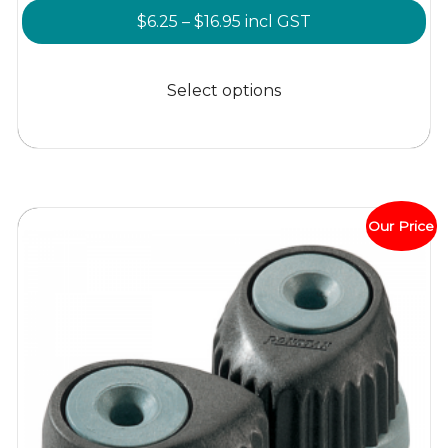
Price
$
6.25
–
$
16.95
incl GST
range:
This
$6.25
product
Select options
through
has
$16.95
multiple
variants.
The
options
Our Price
may
be
chosen
on
the
product
page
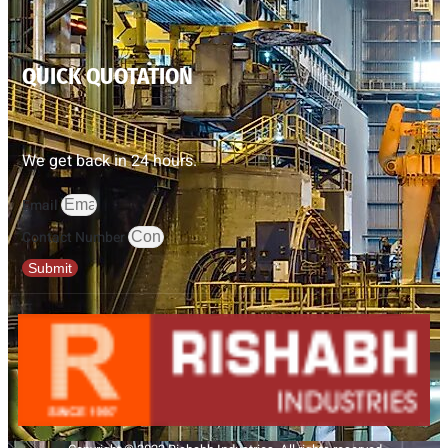
QUICK QUOTATION
We get back in 24 hours.
Email
Contact Number
Submit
--------------------------------
→ **Exercise objective**
Copy the records exactly; no image should appear in the result.

→ **Response**
Price
$
6.25
–
$
16.95
incl GST
range:
This
$6.25
product
Select options
through
has
$16.95
multiple
variants.
The
options
Our Price
may
be
chosen
on
the
product
page
QUICK QUOTATION
We get back in 24 hours.
Email
Contact Number
Submit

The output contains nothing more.